In the pages that follow, Bea Edwards shows the post-9/11 merger of corporate wealth and government power in the United States-beneath a thinning veneer of democracy. The book in your hands explains the way in which this private/public collaboration gives policy-making over to profit-seeking corporate interests, which then become a direct threat to our civil rights and our way of life.

Peace and financial stability are the first casualties. Increasingly, well-connected corporate directors, with their privileged access to military resources and the national treasury, placed the country on a permanent war footing even as they dismantled government regulation of their businesses. They made a series of decisions and actions that the public never considered, debated, or approved, even indirectly.

The Rise of the American Corporate Security State examines the way corporate power behaves when it takes a dominant role in government policy-making and explains the advent of endless war. For profit-seekers, war is desirable for three reasons:

1. It is extremely lucrative for some companies.

2. The withdrawal of civil liberties is simpler in wartime because people are frightened.

3. The public accepts greater official secrecy because the nation is under threat of attack.

War justifies the dragnet electronic surveillance of Americans; the government claims to protect us by searching for the terrorists among us. The government also justifies withholding information about its actions, citing national security.

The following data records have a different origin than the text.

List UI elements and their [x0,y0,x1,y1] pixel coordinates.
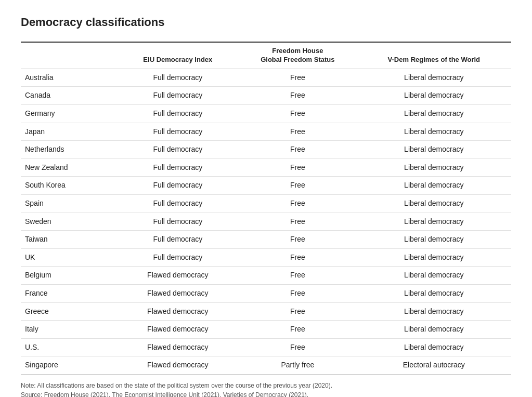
page-title: Democracy classifications [21,16,511,29]
cell-eiu: Full democracy [119,104,239,123]
cell-vdem: Liberal democracy [359,231,511,249]
cell-eiu: Full democracy [119,194,239,213]
cell-country: UK [21,248,119,267]
cell-country: Sweden [21,213,119,231]
cell-fh: Free [239,177,359,195]
table-header-row: EIU Democracy Index Freedom HouseGlobal … [21,42,511,69]
cell-fh: Free [239,284,359,302]
table-row: SwedenFull democracyFreeLiberal democrac… [21,213,511,231]
cell-eiu: Full democracy [119,177,239,195]
cell-country: Netherlands [21,141,119,159]
cell-eiu: Full democracy [119,248,239,267]
table-row: AustraliaFull democracyFreeLiberal democ… [21,69,511,87]
cell-eiu: Flawed democracy [119,356,239,375]
cell-vdem: Liberal democracy [359,213,511,231]
col-header-eiu: EIU Democracy Index [119,42,239,69]
cell-vdem: Liberal democracy [359,69,511,87]
table-row: GreeceFlawed democracyFreeLiberal democr… [21,302,511,321]
cell-fh: Free [239,321,359,339]
table-row: ItalyFlawed democracyFreeLiberal democra… [21,321,511,339]
cell-country: New Zealand [21,158,119,177]
cell-country: Germany [21,104,119,123]
col-header-vdem: V-Dem Regimes of the World [359,42,511,69]
cell-fh: Free [239,302,359,321]
cell-eiu: Full democracy [119,231,239,249]
cell-country: France [21,284,119,302]
footnote: Note: All classifications are based on t… [21,381,511,397]
cell-eiu: Full democracy [119,123,239,141]
cell-vdem: Liberal democracy [359,321,511,339]
cell-fh: Free [239,231,359,249]
cell-fh: Free [239,87,359,105]
table-row: GermanyFull democracyFreeLiberal democra… [21,104,511,123]
cell-country: Belgium [21,267,119,285]
cell-fh: Free [239,69,359,87]
table-row: SingaporeFlawed democracyPartly freeElec… [21,356,511,375]
footnote-source: Source: Freedom House (2021), The Econom… [21,390,511,397]
cell-eiu: Full democracy [119,87,239,105]
cell-fh: Free [239,158,359,177]
table-row: U.S.Flawed democracyFreeLiberal democrac… [21,338,511,356]
cell-vdem: Liberal democracy [359,104,511,123]
democracy-table: EIU Democracy Index Freedom HouseGlobal … [21,42,511,375]
cell-eiu: Full democracy [119,141,239,159]
table-row: BelgiumFlawed democracyFreeLiberal democ… [21,267,511,285]
footnote-note: Note: All classifications are based on t… [21,381,511,390]
table-row: New ZealandFull democracyFreeLiberal dem… [21,158,511,177]
cell-vdem: Liberal democracy [359,158,511,177]
cell-eiu: Flawed democracy [119,284,239,302]
col-header-country [21,42,119,69]
cell-fh: Free [239,194,359,213]
cell-vdem: Liberal democracy [359,302,511,321]
cell-vdem: Liberal democracy [359,267,511,285]
cell-country: Japan [21,123,119,141]
table-row: JapanFull democracyFreeLiberal democracy [21,123,511,141]
cell-fh: Free [239,213,359,231]
cell-eiu: Flawed democracy [119,267,239,285]
cell-country: Spain [21,194,119,213]
cell-vdem: Liberal democracy [359,177,511,195]
cell-country: Taiwan [21,231,119,249]
cell-country: South Korea [21,177,119,195]
cell-vdem: Electoral autocracy [359,356,511,375]
cell-eiu: Flawed democracy [119,338,239,356]
table-row: South KoreaFull democracyFreeLiberal dem… [21,177,511,195]
cell-country: Canada [21,87,119,105]
cell-vdem: Liberal democracy [359,123,511,141]
table-row: NetherlandsFull democracyFreeLiberal dem… [21,141,511,159]
cell-vdem: Liberal democracy [359,284,511,302]
cell-fh: Free [239,248,359,267]
cell-vdem: Liberal democracy [359,141,511,159]
col-header-fh: Freedom HouseGlobal Freedom Status [239,42,359,69]
cell-fh: Free [239,104,359,123]
cell-vdem: Liberal democracy [359,194,511,213]
table-row: UKFull democracyFreeLiberal democracy [21,248,511,267]
cell-eiu: Full democracy [119,69,239,87]
cell-eiu: Flawed democracy [119,321,239,339]
cell-fh: Partly free [239,356,359,375]
cell-eiu: Full democracy [119,158,239,177]
cell-vdem: Liberal democracy [359,248,511,267]
cell-country: Australia [21,69,119,87]
cell-country: U.S. [21,338,119,356]
cell-fh: Free [239,123,359,141]
table-row: TaiwanFull democracyFreeLiberal democrac… [21,231,511,249]
cell-fh: Free [239,338,359,356]
cell-country: Singapore [21,356,119,375]
cell-country: Greece [21,302,119,321]
cell-vdem: Liberal democracy [359,338,511,356]
cell-eiu: Flawed democracy [119,302,239,321]
cell-fh: Free [239,267,359,285]
table-row: SpainFull democracyFreeLiberal democracy [21,194,511,213]
table-row: CanadaFull democracyFreeLiberal democrac… [21,87,511,105]
cell-vdem: Liberal democracy [359,87,511,105]
cell-eiu: Full democracy [119,213,239,231]
cell-fh: Free [239,141,359,159]
table-row: FranceFlawed democracyFreeLiberal democr… [21,284,511,302]
cell-country: Italy [21,321,119,339]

To comingle private wealth and public authority, US elites are promoting an antidemocratic legal regime that allows the exchange of consumer information among the corporations that now own the nation's critical infrastructure-banks, power companies, transportation companies, and telecoms-and America's intelligence agencies. This new legal collaboration will provide certain private interests with the cover of legal immunity for their invasive surveillance. It will eradicate the remains of your privacy and deliver your personal data to the government. Should you protest or demand redress, you will find that you have lost your legal right to remedy.

As an attorney, I represent whistleblowers from the National Security Agency, who speak about the intrusiveness and illegality of bulk surveillance of Americans. And I, too, became a whistleblower at the Justice Department when I witnessed the slide of the US government away from the Bill of Rights into a morass of illegal detention and torture. In different ways, through different means, our government accused my clients and me of betraying the country. But the opposite was true. We remained loyal to the Constitution, while our government betrayed it. When we spoke up, the Justice Department turned on us. Every day, we experience firsthand the consequences of the government's unwanted attentions. We know what happens when your government suddenly notices you-and sees you as a threat.

Edward Snowden, of course, knows this, too. He is stateless because he exposed the extent to which our government has compromised our constitutional rights and promoted the joint operation of private and public sector surveillance-under the guise of counterterrorism. The significance of his disclosures cannot be overestimated. He is revealing the whole ugly antidemocratic project, and he came just in time. Bea Edwards's analysis explains why we must act on what he's showing us, and if we do, we can back away from the brink of permanent war and gross economic inequality where the Corporate Security State is leading us.